━━━━━ DATA SUPPLIED ━━━━━
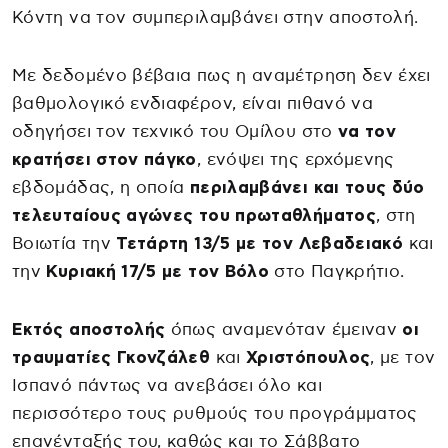
Κόντη να τον συμπεριλαμβάνει στην αποστολή.
Με δεδομένο βέβαια πως η αναμέτρηση δεν έχει
βαθμολογικό ενδιαφέρον, είναι πιθανό να
οδηγήσει τον τεχνικό του Ομίλου στο
να τον
κρατήσει στον πάγκο
, ενόψει της ερχόμενης
εβδομάδας, η οποία
περιλαμβάνει και τους δύο
τελευταίους αγώνες του πρωταθλήματος
, στη
Βοιωτία την
Τετάρτη 13/5 με τον Λεβαδειακό
και
την
Κυριακή 17/5 με τον Βόλο
στο Παγκρήτιο.
Εκτός αποστολής
όπως αναμενόταν έμειναν
οι
τραυματίες Γκονζάλεθ
και
Χριστόπουλος
, με τον
Ισπανό πάντως να ανεβάσει όλο και
περισσότερο τους ρυθμούς του προγράμματος
επανένταξής του, καθώς και το Σάββατο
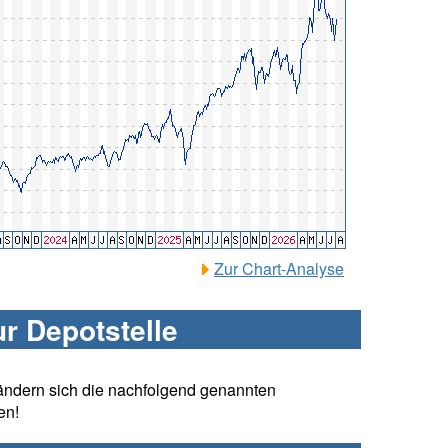
Zur Chart-Analyse
ur Depotstelle
ändern sich die nachfolgend genannten
en!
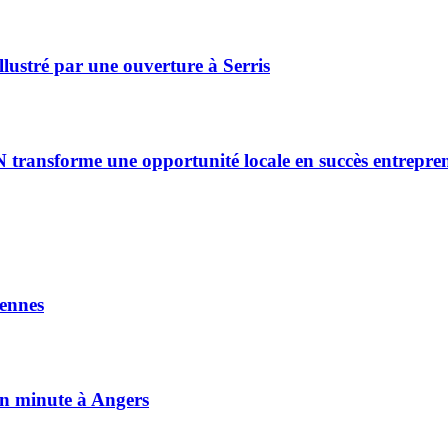
lustré par une ouverture à Serris
ransforme une opportunité locale en succès entrepren
ennes
on minute à Angers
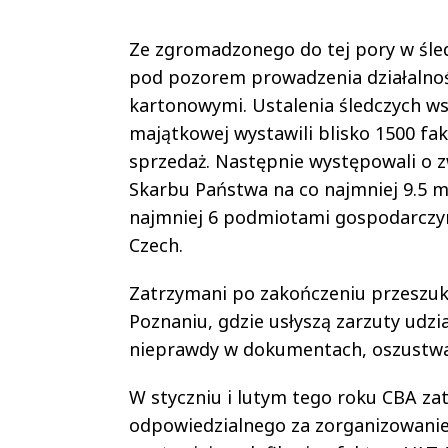
Ze zgromadzonego do tej pory w śled
pod pozorem prowadzenia działalnośc
kartonowymi. Ustalenia śledczych wsk
majątkowej wystawili blisko 1500 f
sprzedaż. Następnie występowali o z
Skarbu Państwa na co najmniej 9.5 m
najmniej 6 podmiotami gospodarczymi
Czech.
Zatrzymani po zakończeniu przeszuk
Poznaniu, gdzie usłyszą zarzuty udz
nieprawdy w dokumentach, oszustwa 
W styczniu i lutym tego roku CBA za
odpowiedzialnego za zorganizowanie 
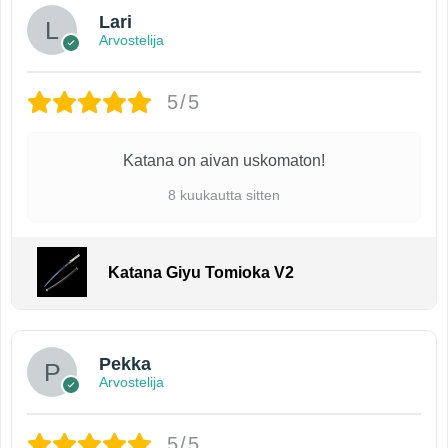
Lari
Arvostelija
5/5
Katana on aivan uskomaton!
8 kuukautta sitten
Katana Giyu Tomioka V2
Pekka
Arvostelija
5/5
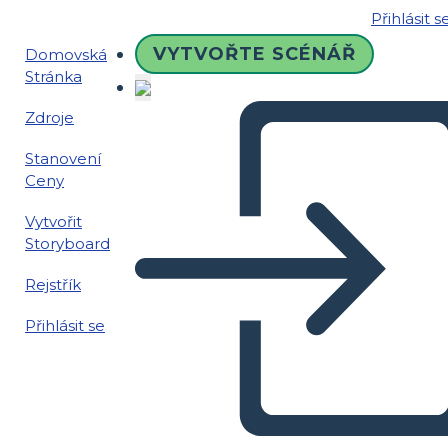
Přihlásit s
VYTVOŘTE SCÉNÁŘ
Domovská
Stránka
Zdroje
Stanovení
Ceny
Vytvořit
Storyboard
Rejstřík
Přihlásit se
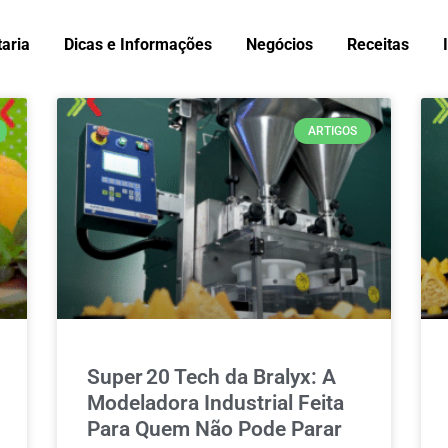
taria
Dicas e Informações
Negócios
Receitas
ARTIGOS
Super 20 Tech da Bralyx: A
Modeladora Industrial Feita
Para Quem Não Pode Parar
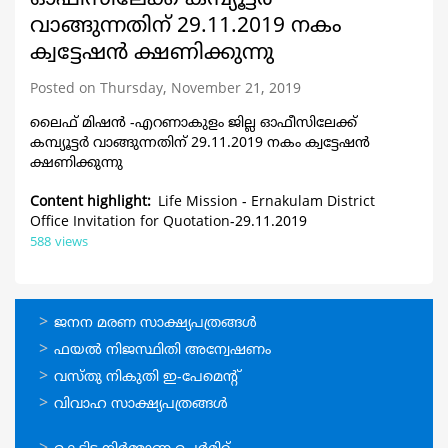
വാങ്ങുന്നതിന് 29.11.2019 നകം
ക്വട്ടേഷന്‍ ക്ഷണിക്കുന്നു
Posted on Thursday, November 21, 2019
ലൈഫ് മിഷന്‍ -എറണാകുളം ജില്ല ഓഫീസിലേക്ക്
കമ്പ്യൂട്ടര്‍ വാങ്ങുന്നതിന് 29.11.2019 നകം ക്വട്ടേഷന്‍
ക്ഷണിക്കുന്നു
Content highlight
Life Mission - Ernakulam District
Office Invitation for Quotation-29.11.2019
588 views
ഓണ്‍ലൈന്‍
ജനന മരണ സാക്ഷ്യപത്രങ്ങള്‍
സേവനങ്ങള്‍
ഫയല്‍ നിജസ്ഥിതി അന്വേഷണം
വസ്തു നികുതി ഇ-പേമെന്റ്
വിവാഹ സാക്ഷ്യപത്രങ്ങള്‍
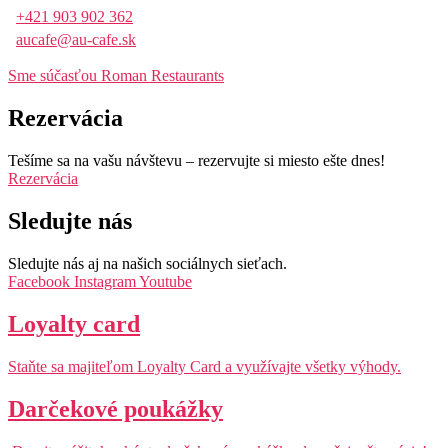
+421 903 902 362
aucafe@au-cafe.sk
Sme súčasťou Roman Restaurants
Rezervácia
Tešíme sa na vašu návštevu – rezervujte si miesto ešte dnes!
Rezervácia
Sledujte nás
Sledujte nás aj na našich sociálnych sieťach.
Facebook
Instagram
Youtube
Loyalty card
Staňte sa majiteľom Loyalty Card a využívajte všetky výhody.
Darčekové poukážky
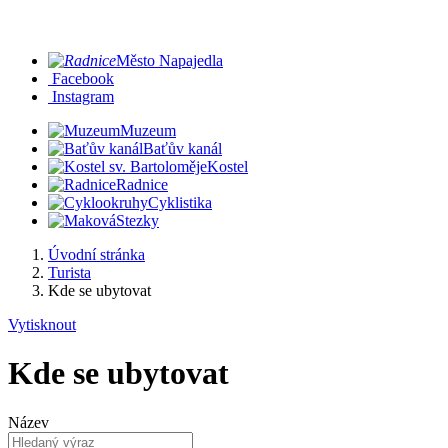
Město Napajedla
Facebook
Instagram
Muzeum
Baťův kanál
Kostel
Radnice
Cyklistika
Stezky
Úvodní stránka
Turista
Kde se ubytovat
Vytisknout
Kde se ubytovat
Název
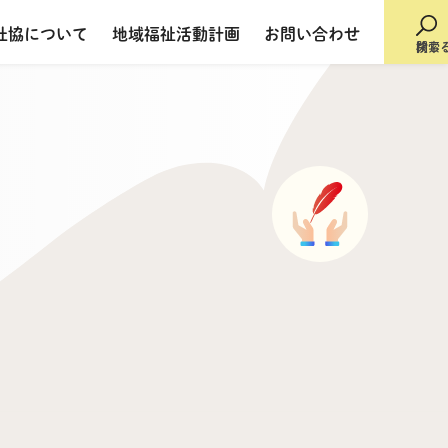
社協について
地域福祉活動計画
お問い合わせ
検索
閉じ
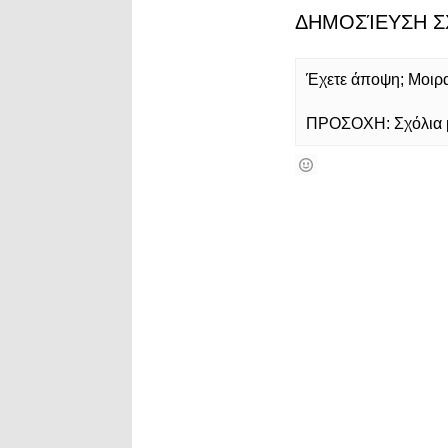
ΔΗΜΟΣΊΕΥΣΗ Σ
Έχετε άποψη; Μοιρασ
ΠΡΟΣΟΧΗ: Σχόλια με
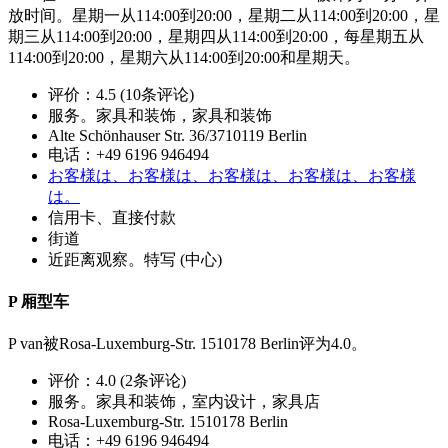
放时间。星期一从114:00到20:00，星期二从114:00到20:00，星
期三从114:00到20:00，星期四从114:00到20:00，每星期五从
114:00到20:00，星期六从114:00到20:00和星期天。
评价：4.5 (10条评论)
服务。家具和装饰，家具和装饰
Alte Schönhauser Str. 36/3710119 Berlin
电话：+49 6196 946494
お客様は、お客様は、お客様は、お客様は、お客様
は。
信用卡、直接付款
街道
近距离观察。特写 (中心)
P 厢型车
P van被Rosa-Luxemburg-Str. 1510178 Berlin评为4.0。
评价：4.0 (2条评论)
服务。家具和装饰，室内设计，家具店
Rosa-Luxemburg-Str. 1510178 Berlin
电话：+49 6196 946494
━━━━━
**YOUR INSTRUCTIONS:** For the entries above, print exactly the lines between the one with "περισσότερο τους ρυθμούς του προγράμματος" and the one with "sprzedaż. Następnie występowali o z", inclusive, with no pictures.

**EXERCISE RESPONSE:**
περισσότερο τους ρυθμούς του προγράμματος
επανένταξής του, καθώς και το Σάββατο
Zur Chart-Analyse
ur Depotstelle
ändern sich die nachfolgend genannten
en!
lustré par une ouverture à Serris
ransforme une opportunité locale en succès entrepren
ennes
on minute à Angers
Ze zgromadzonego do tej pory w śled
pod pozorem prowadzenia działalnośc
kartonowymi. Ustalenia śledczych wsk
majątkowej wystawili blisko 1500 f
sprzedaż. Następnie występowali o z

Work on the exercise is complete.